The lifecycle of ferns is a bit exotic and familiar.

It's classified as alternating between two generations, the one which produces
the familiar large plant, and one that produces tiny plants.

It's something like "sexual reproduction with extra steps".

The fern chops its genome in half and produces spores with these haploid
genetics. The spores grow into tiny plants (< 1 cm) which grow leaves and
roots and then produce the sperm and/or eggs (the sperm actually swims to the
egg!) which fertilized, grow into a new familiar fern.

In flowering plants, seeds are the result of fertilization which happens in
the plant, they're bigger, contain food, and protective shells. The living
cells which carry life are hidden inside. Pollen is a bit like a spore in that
it's tiny and contains haploid genes, but still I'm guessing that process of
reproduction is considerably more durable to increased UV.

------
rrmm
Oh hey, another bad thing to worry about happening in 2020.

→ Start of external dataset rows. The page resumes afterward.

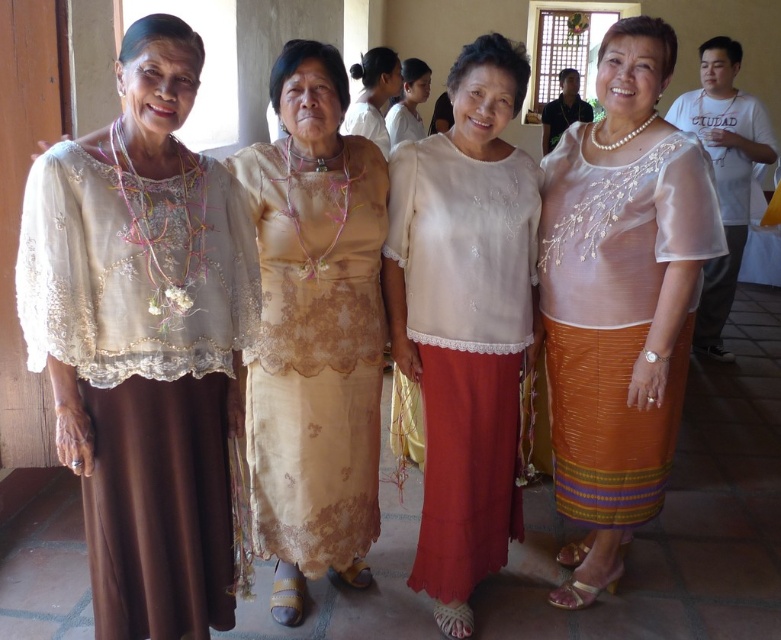 Question: Where is pearl white sheer blouse at upper right located in relation to white sheer blouse at upper center in the image?

Choices:
 (A) left
 (B) right

Answer: (B)

Question: Which point is closer to the camera?

Choices:
 (A) (619, 385)
 (B) (507, 326)
 (C) (144, 237)
 (D) (708, 152)

Answer: (C)

Question: Which of these objects is positioned closest to the white sheer blouse at upper center?

Choices:
 (A) matte brown dress at left
 (B) beige lace dress at center
 (C) light beige lace blouse at center
 (D) pearl white sheer blouse at upper right

Answer: (C)

Question: Which point appears closest to the camera in this image?

Choices:
 (A) (726, 74)
 (B) (480, 566)
 (C) (373, 92)
 (D) (571, 86)

Answer: (B)

Question: Is beige lace dress at center bigger than light beige lace blouse at center?

Choices:
 (A) no
 (B) yes

Answer: (A)

Question: Is matte brown dress at left positioned before pearl necklace at upper center?

Choices:
 (A) yes
 (B) no

Answer: (A)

But it's a cool paper. It would be interesting to see if they can find more
instances of this sort of damage over various, widely space geographic areas.
And especially in other species/other external signs of UV damage.

Even though they do analysis to try to eliminate other possible explanations,
I'm not sure I'm super on board with immediately accepting the UV/ozone
explanation whole sale. I always like to see bets hedged with "lends further
evidence to support...." language.

I'd also love to hear from anyone with domain knowledge that might be able to
add their perspective on the paper.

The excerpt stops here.